In a prior court filing, prosecutor Sonya Cardia-Porter cited the jury shield law in explaining why the District Attorney's Office opposed subpoenaing jurors to testify at a hearing.

"When jurors are selected to serve on a case and reach a verdict, the State believes in enforcing the well settled law created to preserve the confidentiality and finality of jury verdicts, and the confidentiality of discussion among jurors," she wrote.

District Attorney Hillar Moore III said Thursday his office will comply with the 1st Circuit ruling and "take the next steps to protect the integrity of the judicial system."

Tucker, who contends Hills was denied his right to be tried by a fair and impartial jury, said he's glad the appellate court interpreted the law in Hills' favor.

White previously restricted both sides from commenting on the case outside the courtroom.
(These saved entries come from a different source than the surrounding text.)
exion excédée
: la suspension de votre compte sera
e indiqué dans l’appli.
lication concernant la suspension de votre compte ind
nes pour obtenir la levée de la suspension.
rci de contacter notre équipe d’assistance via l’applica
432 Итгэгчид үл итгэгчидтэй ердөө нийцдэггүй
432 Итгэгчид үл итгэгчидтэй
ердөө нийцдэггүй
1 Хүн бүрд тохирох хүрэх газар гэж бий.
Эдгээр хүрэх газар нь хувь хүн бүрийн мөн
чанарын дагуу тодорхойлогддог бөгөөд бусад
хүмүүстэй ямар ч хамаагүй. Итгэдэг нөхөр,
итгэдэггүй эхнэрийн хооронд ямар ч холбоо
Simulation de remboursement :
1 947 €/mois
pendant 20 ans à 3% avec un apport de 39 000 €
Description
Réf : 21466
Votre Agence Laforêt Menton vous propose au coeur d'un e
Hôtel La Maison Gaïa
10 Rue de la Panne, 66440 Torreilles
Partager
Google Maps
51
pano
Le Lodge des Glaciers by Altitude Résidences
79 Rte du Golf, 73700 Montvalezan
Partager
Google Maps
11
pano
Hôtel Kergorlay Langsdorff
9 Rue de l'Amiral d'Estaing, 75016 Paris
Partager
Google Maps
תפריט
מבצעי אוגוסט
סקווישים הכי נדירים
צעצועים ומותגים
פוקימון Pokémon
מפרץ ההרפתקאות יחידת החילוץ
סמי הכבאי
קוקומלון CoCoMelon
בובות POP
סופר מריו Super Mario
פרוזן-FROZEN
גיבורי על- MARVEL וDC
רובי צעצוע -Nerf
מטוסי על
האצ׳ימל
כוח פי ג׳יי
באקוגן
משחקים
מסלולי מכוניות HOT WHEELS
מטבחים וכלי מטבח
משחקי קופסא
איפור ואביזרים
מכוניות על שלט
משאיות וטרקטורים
White has since moved to a civil seat on the 19th JDC, so retired state District Judge Bruce Bennett — who is filling her former criminal seat until the election of a permanent replacement — has scheduled an Aug. 14 status conference in the Hills case.
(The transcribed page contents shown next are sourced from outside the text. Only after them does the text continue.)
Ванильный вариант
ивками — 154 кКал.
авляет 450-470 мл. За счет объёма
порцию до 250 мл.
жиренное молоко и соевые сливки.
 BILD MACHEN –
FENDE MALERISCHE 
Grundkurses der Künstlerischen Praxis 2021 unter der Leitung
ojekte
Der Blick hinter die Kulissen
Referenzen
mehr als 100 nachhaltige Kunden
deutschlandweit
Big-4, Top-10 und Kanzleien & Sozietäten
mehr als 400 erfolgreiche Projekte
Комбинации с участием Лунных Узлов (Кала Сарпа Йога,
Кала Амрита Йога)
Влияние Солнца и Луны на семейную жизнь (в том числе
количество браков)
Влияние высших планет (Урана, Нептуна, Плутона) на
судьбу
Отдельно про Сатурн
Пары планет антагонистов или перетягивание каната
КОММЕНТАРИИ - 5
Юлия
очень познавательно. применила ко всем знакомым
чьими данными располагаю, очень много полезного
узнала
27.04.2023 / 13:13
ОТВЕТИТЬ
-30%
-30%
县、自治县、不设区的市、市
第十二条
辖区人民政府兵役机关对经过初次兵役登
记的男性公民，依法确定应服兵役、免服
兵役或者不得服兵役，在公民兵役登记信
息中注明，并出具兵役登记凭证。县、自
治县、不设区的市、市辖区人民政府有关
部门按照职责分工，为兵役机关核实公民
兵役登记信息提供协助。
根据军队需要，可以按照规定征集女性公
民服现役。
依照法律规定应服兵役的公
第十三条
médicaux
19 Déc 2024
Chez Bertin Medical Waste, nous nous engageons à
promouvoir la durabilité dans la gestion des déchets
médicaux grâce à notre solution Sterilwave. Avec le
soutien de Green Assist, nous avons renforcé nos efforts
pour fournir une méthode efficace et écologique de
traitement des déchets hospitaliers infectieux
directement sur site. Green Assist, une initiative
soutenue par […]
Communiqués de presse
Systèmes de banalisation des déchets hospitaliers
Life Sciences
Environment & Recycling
The jury that convicted Hills last August was composed of eight white jurors and four black jurors.

Lathan, who voted not guilty on both counts against him, claims the racially charged comments came during a lunch break the day before the jury deliberated and found Hills guilty.

Even though the alleged comments reported by Lathan were not made during jury deliberations, Tucker has said the jurors' minds were tainted.

Lathan also stated in her affidavit that a group of white male jurors bullied and intimidated the other jurors.

Cardia-Porter has argued in prior court filings that she, Tucker and White spoke with the jury for about 45 minutes immediately after the trial ended, a customary practice in Baton Rouge state court. Cardia-Porter wrote that the mood in the jury room was not "antagonistic or angry," and neither Lathan nor any other member of the jury stated that race played a factor in their deliberations or decisions.

Cardia-Porter said Lathan explained that, despite the evidence presented, she did not believe DNA science. DNA evidence linked Hills to the 2003 rape, the prosecutor said in her filing. She described the weight of the evidence as overwhelming.

In her affidavit, Lathan referred to the victim in the case as "the so-called victim" and questioned her credibility. That statement, Cardia-Porter has said, demonstrates Lathan's bias.

Cardia-Porter also has stressed that a conviction should never be based on race.

Hills, who was never sentenced and remains free on bail, was accused of raping a female teenager in 2003.